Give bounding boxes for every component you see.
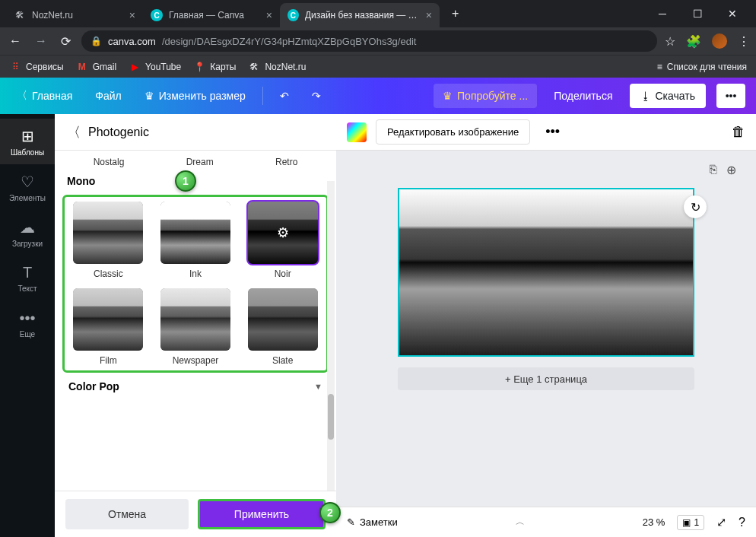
panel-title: Photogenic (88, 126, 149, 139)
extension-icons: ☆ 🧩 ⋮ (665, 33, 750, 49)
separator (262, 87, 263, 105)
chevron-down-icon: ▼ (314, 382, 322, 391)
wrench-icon: 🛠 (248, 61, 260, 73)
bookmark-youtube[interactable]: ▶ YouTube (129, 61, 181, 73)
maximize-button[interactable]: ☐ (680, 0, 715, 27)
close-icon[interactable]: × (426, 9, 432, 21)
resize-button[interactable]: ♛ Изменить размер (138, 85, 252, 106)
url-path: /design/DAEsgxDZ4rY/G34pHZmtqXZBpGqBYOhs… (162, 36, 417, 47)
templates-icon: ⊞ (21, 127, 34, 145)
chevron-left-icon: 〈 (17, 89, 27, 103)
forward-button[interactable]: → (32, 31, 50, 51)
filter-film[interactable]: Film (69, 288, 148, 366)
address-input[interactable]: 🔒 canva.com/design/DAEsgxDZ4rY/G34pHZmtq… (81, 30, 657, 52)
new-tab-button[interactable]: + (446, 4, 465, 24)
panel-header: 〈 Photogenic (55, 114, 336, 151)
bookmark-apps[interactable]: ⠿ Сервисы (9, 61, 64, 73)
grid-icon: ⠿ (9, 61, 21, 73)
redo-button[interactable]: ↷ (306, 85, 327, 106)
reading-list-button[interactable]: ≡ Список для чтения (657, 62, 747, 72)
file-menu[interactable]: Файл (89, 85, 127, 106)
notes-button[interactable]: ✎ Заметки (347, 516, 398, 528)
scrollbar-thumb[interactable] (328, 394, 334, 440)
canva-toolbar: 〈 Главная Файл ♛ Изменить размер ↶ ↷ ♛ П… (0, 78, 756, 114)
context-more-button[interactable]: ••• (539, 121, 566, 143)
undo-button[interactable]: ↶ (274, 85, 295, 106)
help-icon[interactable]: ? (739, 516, 745, 529)
canva-icon: C (287, 9, 299, 21)
bookmark-noznet[interactable]: 🛠 NozNet.ru (248, 61, 306, 73)
download-icon: ⭳ (640, 90, 651, 102)
duplicate-page-icon[interactable]: ⎘ (710, 163, 717, 177)
filter-panel: 〈 Photogenic Nostalg Dream Retro Mono 1 … (55, 114, 336, 537)
filter-noir[interactable]: ⚙ Noir (243, 202, 322, 279)
gmail-icon: M (76, 61, 88, 73)
close-icon[interactable]: × (129, 9, 135, 21)
design-page[interactable]: ↻ (398, 188, 694, 357)
rail-uploads[interactable]: ☁ Загрузки (0, 210, 55, 256)
rail-templates[interactable]: ⊞ Шаблоны (0, 119, 55, 164)
back-icon[interactable]: 〈 (67, 123, 81, 141)
filter-slate[interactable]: Slate (243, 288, 322, 366)
youtube-icon: ▶ (129, 61, 141, 73)
browser-addrbar: ← → ⟳ 🔒 canva.com/design/DAEsgxDZ4rY/G34… (0, 27, 756, 55)
canvas-viewport[interactable]: ⎘ ⊕ ↻ + Еще 1 страница (336, 151, 756, 507)
chevron-up-icon[interactable]: ︿ (516, 516, 525, 529)
edit-image-button[interactable]: Редактировать изображение (376, 119, 530, 145)
tab-title: NozNet.ru (32, 10, 73, 21)
fullscreen-icon[interactable]: ⤢ (716, 515, 726, 529)
minimize-button[interactable]: ─ (645, 0, 680, 27)
close-icon[interactable]: × (266, 9, 272, 21)
home-button[interactable]: 〈 Главная (11, 84, 78, 107)
add-page-icon[interactable]: ⊕ (726, 163, 736, 177)
bookmark-gmail[interactable]: M Gmail (76, 61, 116, 73)
app-body: ⊞ Шаблоны ♡ Элементы ☁ Загрузки T Текст … (0, 114, 756, 537)
scrollbar-track[interactable] (327, 181, 335, 491)
canva-icon: C (151, 9, 163, 21)
pencil-icon: ✎ (347, 516, 355, 528)
browser-tab[interactable]: 🛠 NozNet.ru × (6, 3, 143, 27)
delete-button[interactable]: 🗑 (732, 124, 745, 140)
try-pro-button[interactable]: ♛ Попробуйте ... (434, 84, 537, 108)
color-picker-button[interactable] (347, 122, 367, 142)
zoom-level[interactable]: 23 % (643, 516, 665, 528)
window-controls: ─ ☐ ✕ (645, 0, 750, 27)
colorpop-section[interactable]: Color Pop ▼ (62, 373, 329, 397)
profile-avatar[interactable] (712, 33, 727, 49)
star-icon[interactable]: ☆ (665, 34, 675, 49)
rail-more[interactable]: ••• Еще (0, 301, 55, 347)
list-icon: ≡ (657, 62, 662, 72)
bookmark-maps[interactable]: 📍 Карты (193, 61, 236, 73)
page-actions: ⎘ ⊕ (710, 163, 744, 177)
download-button[interactable]: ⭳ Скачать (630, 84, 707, 108)
annotation-badge-2: 2 (319, 502, 341, 523)
share-button[interactable]: Поделиться (548, 85, 618, 106)
rail-elements[interactable]: ♡ Элементы (0, 164, 55, 210)
tab-title: Дизайн без названия — 1600 (305, 10, 420, 21)
more-menu-button[interactable]: ••• (716, 84, 745, 108)
close-window-button[interactable]: ✕ (715, 0, 750, 27)
url-domain: canva.com (108, 36, 156, 47)
canvas-toolbar: Редактировать изображение ••• 🗑 (336, 114, 756, 151)
cloud-icon: ☁ (20, 218, 35, 237)
rotate-handle[interactable]: ↻ (684, 195, 707, 218)
page-image[interactable] (399, 189, 693, 355)
extensions-icon[interactable]: 🧩 (686, 34, 701, 49)
filter-ink[interactable]: Ink (157, 202, 235, 279)
filter-label: Dream (186, 157, 214, 167)
reload-button[interactable]: ⟳ (58, 31, 74, 52)
menu-icon[interactable]: ⋮ (738, 34, 750, 49)
rail-text[interactable]: T Текст (0, 256, 55, 301)
filter-newspaper[interactable]: Newspaper (157, 288, 235, 366)
page-count[interactable]: ▣1 (677, 515, 704, 530)
add-page-button[interactable]: + Еще 1 страница (398, 367, 694, 390)
cancel-button[interactable]: Отмена (65, 499, 189, 529)
crown-icon: ♛ (443, 90, 453, 102)
apply-button[interactable]: Применить (198, 499, 326, 529)
back-button[interactable]: ← (6, 31, 24, 51)
browser-tab-active[interactable]: C Дизайн без названия — 1600 × (280, 3, 440, 27)
section-title: Mono (67, 175, 329, 187)
browser-tab[interactable]: C Главная — Canva × (143, 3, 280, 27)
filter-classic[interactable]: Classic (69, 202, 148, 279)
browser-titlebar: 🛠 NozNet.ru × C Главная — Canva × C Диза… (0, 0, 756, 27)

====================

• Task goal: Please give back all the records above word for word, with no pictures included.

• Exercise solution:
Give bounding boxes for every component you see.
panel-title: Photogenic (88, 126, 149, 139)
extension-icons: ☆ 🧩 ⋮ (665, 33, 750, 49)
separator (262, 87, 263, 105)
chevron-down-icon: ▼ (314, 382, 322, 391)
wrench-icon: 🛠 (248, 61, 260, 73)
bookmark-youtube[interactable]: ▶ YouTube (129, 61, 181, 73)
maximize-button[interactable]: ☐ (680, 0, 715, 27)
close-icon[interactable]: × (426, 9, 432, 21)
resize-button[interactable]: ♛ Изменить размер (138, 85, 252, 106)
url-path: /design/DAEsgxDZ4rY/G34pHZmtqXZBpGqBYOhs… (162, 36, 417, 47)
templates-icon: ⊞ (21, 127, 34, 145)
chevron-left-icon: 〈 (17, 89, 27, 103)
forward-button[interactable]: → (32, 31, 50, 51)
filter-film[interactable]: Film (69, 288, 148, 366)
address-input[interactable]: 🔒 canva.com/design/DAEsgxDZ4rY/G34pHZmtq… (81, 30, 657, 52)
new-tab-button[interactable]: + (446, 4, 465, 24)
panel-header: 〈 Photogenic (55, 114, 336, 151)
bookmark-apps[interactable]: ⠿ Сервисы (9, 61, 64, 73)
grid-icon: ⠿ (9, 61, 21, 73)
redo-button[interactable]: ↷ (306, 85, 327, 106)
reading-list-button[interactable]: ≡ Список для чтения (657, 62, 747, 72)
file-menu[interactable]: Файл (89, 85, 127, 106)
notes-button[interactable]: ✎ Заметки (347, 516, 398, 528)
scrollbar-thumb[interactable] (328, 394, 334, 440)
canva-toolbar: 〈 Главная Файл ♛ Изменить размер ↶ ↷ ♛ П… (0, 78, 756, 114)
context-more-button[interactable]: ••• (539, 121, 566, 143)
undo-button[interactable]: ↶ (274, 85, 295, 106)
help-icon[interactable]: ? (739, 516, 745, 529)
canva-icon: C (287, 9, 299, 21)
bookmark-noznet[interactable]: 🛠 NozNet.ru (248, 61, 306, 73)
download-icon: ⭳ (640, 90, 651, 102)
duplicate-page-icon[interactable]: ⎘ (710, 163, 717, 177)
filter-panel: 〈 Photogenic Nostalg Dream Retro Mono 1 … (55, 114, 336, 537)
filter-noir[interactable]: ⚙ Noir (243, 202, 322, 279)
gmail-icon: M (76, 61, 88, 73)
close-icon[interactable]: × (129, 9, 135, 21)
design-page[interactable]: ↻ (398, 188, 694, 357)
rail-uploads[interactable]: ☁ Загрузки (0, 210, 55, 256)
rail-templates[interactable]: ⊞ Шаблоны (0, 119, 55, 164)
back-icon[interactable]: 〈 (67, 123, 81, 141)
filter-slate[interactable]: Slate (243, 288, 322, 366)
youtube-icon: ▶ (129, 61, 141, 73)
browser-addrbar: ← → ⟳ 🔒 canva.com/design/DAEsgxDZ4rY/G34… (0, 27, 756, 55)
canvas-viewport[interactable]: ⎘ ⊕ ↻ + Еще 1 страница (336, 151, 756, 507)
chevron-up-icon[interactable]: ︿ (516, 516, 525, 529)
edit-image-button[interactable]: Редактировать изображение (376, 119, 530, 145)
tab-title: NozNet.ru (32, 10, 73, 21)
fullscreen-icon[interactable]: ⤢ (716, 515, 726, 529)
minimize-button[interactable]: ─ (645, 0, 680, 27)
close-icon[interactable]: × (266, 9, 272, 21)
home-button[interactable]: 〈 Главная (11, 84, 78, 107)
add-page-icon[interactable]: ⊕ (726, 163, 736, 177)
bookmark-gmail[interactable]: M Gmail (76, 61, 116, 73)
app-body: ⊞ Шаблоны ♡ Элементы ☁ Загрузки T Текст … (0, 114, 756, 537)
scrollbar-track[interactable] (327, 181, 335, 491)
canva-icon: C (151, 9, 163, 21)
pencil-icon: ✎ (347, 516, 355, 528)
browser-tab[interactable]: 🛠 NozNet.ru × (6, 3, 143, 27)
delete-button[interactable]: 🗑 (732, 124, 745, 140)
try-pro-button[interactable]: ♛ Попробуйте ... (434, 84, 537, 108)
color-picker-button[interactable] (347, 122, 367, 142)
zoom-level[interactable]: 23 % (643, 516, 665, 528)
window-controls: ─ ☐ ✕ (645, 0, 750, 27)
colorpop-section[interactable]: Color Pop ▼ (62, 373, 329, 397)
profile-avatar[interactable] (712, 33, 727, 49)
star-icon[interactable]: ☆ (665, 34, 675, 49)
rail-more[interactable]: ••• Еще (0, 301, 55, 347)
list-icon: ≡ (657, 62, 662, 72)
bookmark-maps[interactable]: 📍 Карты (193, 61, 236, 73)
page-actions: ⎘ ⊕ (710, 163, 744, 177)
download-button[interactable]: ⭳ Скачать (630, 84, 707, 108)
annotation-badge-2: 2 (319, 502, 341, 523)
share-button[interactable]: Поделиться (548, 85, 618, 106)
rail-elements[interactable]: ♡ Элементы (0, 164, 55, 210)
tab-title: Дизайн без названия — 1600 (305, 10, 420, 21)
more-menu-button[interactable]: ••• (716, 84, 745, 108)
close-window-button[interactable]: ✕ (715, 0, 750, 27)
url-domain: canva.com (108, 36, 156, 47)
canvas-toolbar: Редактировать изображение ••• 🗑 (336, 114, 756, 151)
cloud-icon: ☁ (20, 218, 35, 237)
rotate-handle[interactable]: ↻ (684, 195, 707, 218)
page-image[interactable] (399, 189, 693, 355)
extensions-icon[interactable]: 🧩 (686, 34, 701, 49)
filter-ink[interactable]: Ink (157, 202, 235, 279)
filter-label: Dream (186, 157, 214, 167)
reload-button[interactable]: ⟳ (58, 31, 74, 52)
menu-icon[interactable]: ⋮ (738, 34, 750, 49)
rail-text[interactable]: T Текст (0, 256, 55, 301)
filter-newspaper[interactable]: Newspaper (157, 288, 235, 366)
page-count[interactable]: ▣1 (677, 515, 704, 530)
add-page-button[interactable]: + Еще 1 страница (398, 367, 694, 390)
cancel-button[interactable]: Отмена (65, 499, 189, 529)
crown-icon: ♛ (443, 90, 453, 102)
apply-button[interactable]: Применить (198, 499, 326, 529)
back-button[interactable]: ← (6, 31, 24, 51)
browser-tab-active[interactable]: C Дизайн без названия — 1600 × (280, 3, 440, 27)
section-title: Mono (67, 175, 329, 187)
browser-tab[interactable]: C Главная — Canva × (143, 3, 280, 27)
filter-classic[interactable]: Classic (69, 202, 148, 279)
browser-titlebar: 🛠 NozNet.ru × C Главная — Canva × C Диза… (0, 0, 756, 27)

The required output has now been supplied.